=== Section Start ===

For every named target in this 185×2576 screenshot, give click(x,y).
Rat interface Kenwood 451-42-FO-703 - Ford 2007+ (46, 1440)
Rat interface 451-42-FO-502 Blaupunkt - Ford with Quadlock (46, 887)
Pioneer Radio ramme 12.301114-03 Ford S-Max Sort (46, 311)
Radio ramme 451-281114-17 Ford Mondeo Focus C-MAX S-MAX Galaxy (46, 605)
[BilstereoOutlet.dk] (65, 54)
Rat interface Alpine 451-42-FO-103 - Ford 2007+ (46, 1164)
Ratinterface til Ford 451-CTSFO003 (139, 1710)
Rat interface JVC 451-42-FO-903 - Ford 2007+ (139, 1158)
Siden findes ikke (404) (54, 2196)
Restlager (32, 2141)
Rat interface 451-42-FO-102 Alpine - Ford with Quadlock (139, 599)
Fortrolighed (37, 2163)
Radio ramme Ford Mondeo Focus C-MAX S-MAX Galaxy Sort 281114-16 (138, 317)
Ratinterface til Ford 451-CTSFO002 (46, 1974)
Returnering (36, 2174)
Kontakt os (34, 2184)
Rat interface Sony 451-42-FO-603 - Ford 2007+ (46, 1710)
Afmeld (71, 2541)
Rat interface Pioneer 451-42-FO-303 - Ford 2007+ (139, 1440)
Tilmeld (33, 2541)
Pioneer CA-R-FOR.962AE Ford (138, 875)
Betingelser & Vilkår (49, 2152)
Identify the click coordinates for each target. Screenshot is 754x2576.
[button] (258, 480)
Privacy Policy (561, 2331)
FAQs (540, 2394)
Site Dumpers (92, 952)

=== Section End ===
=== Section Start ===

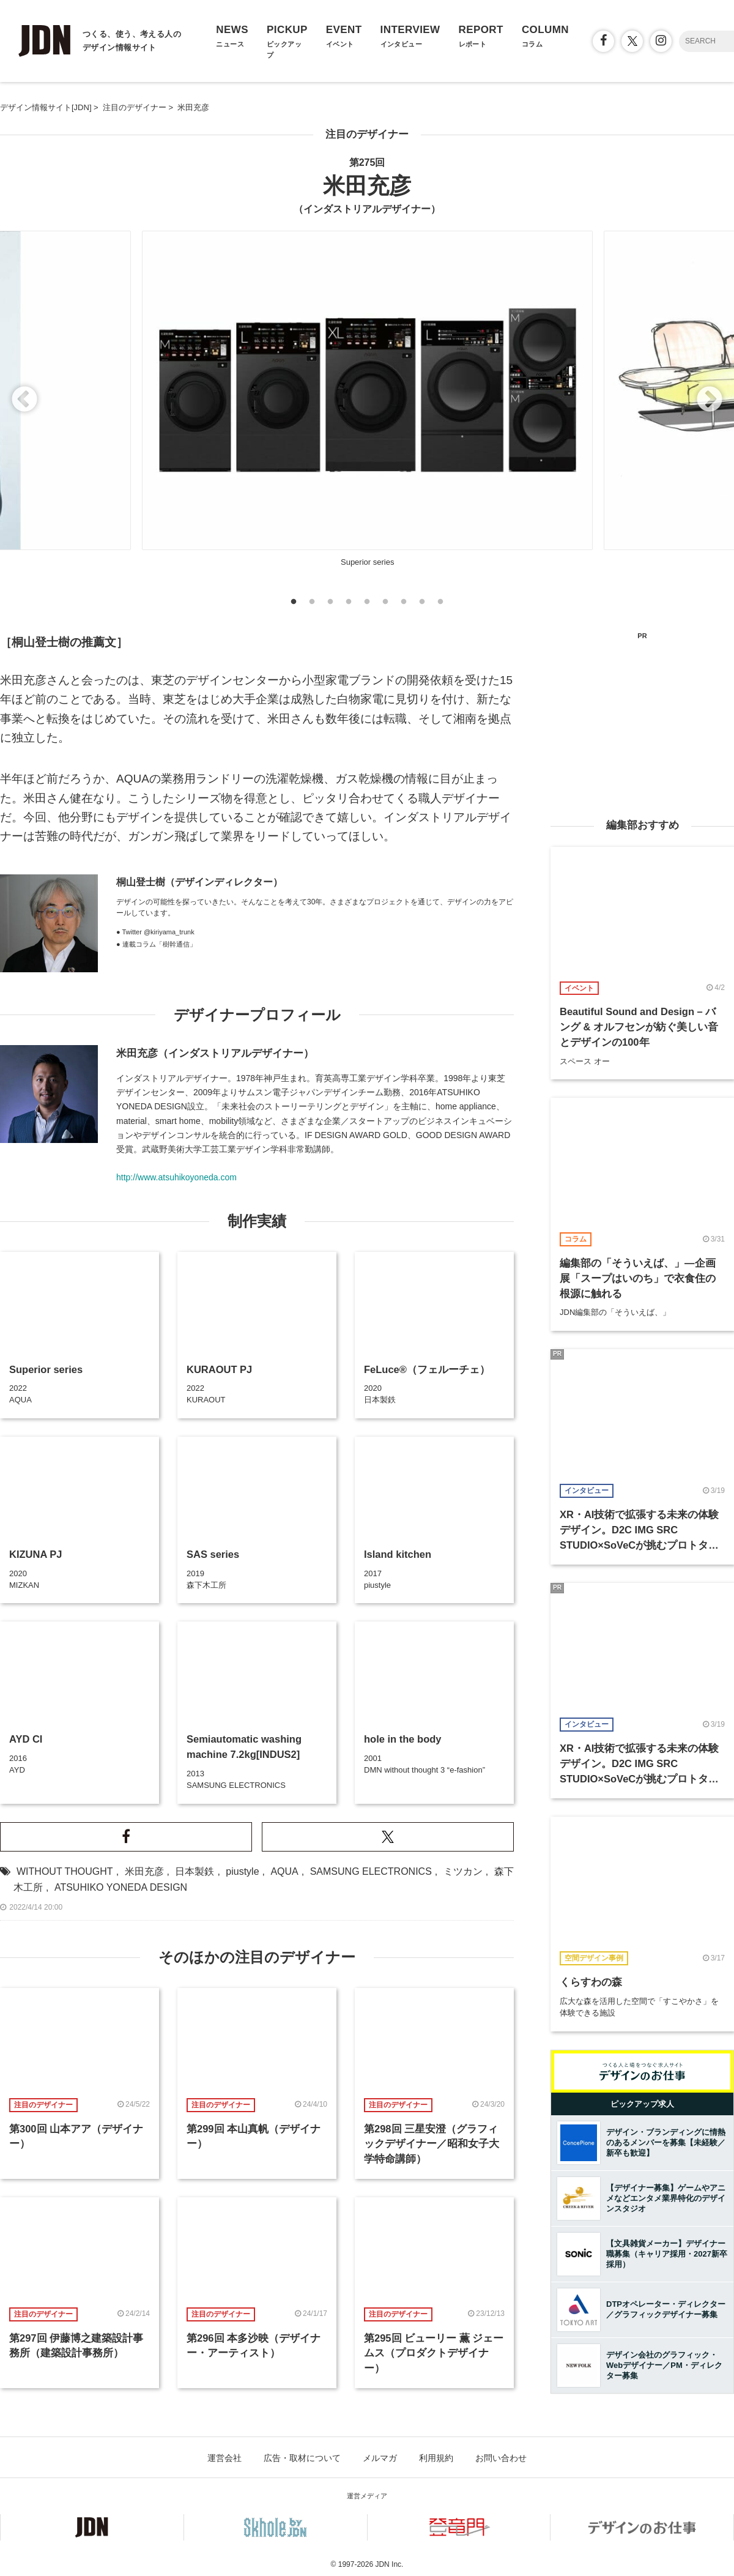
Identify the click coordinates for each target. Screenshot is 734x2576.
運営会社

=== Section End ===

From the data above, report how many lines hold the word "Ratinterface", answering with the number by itself.

2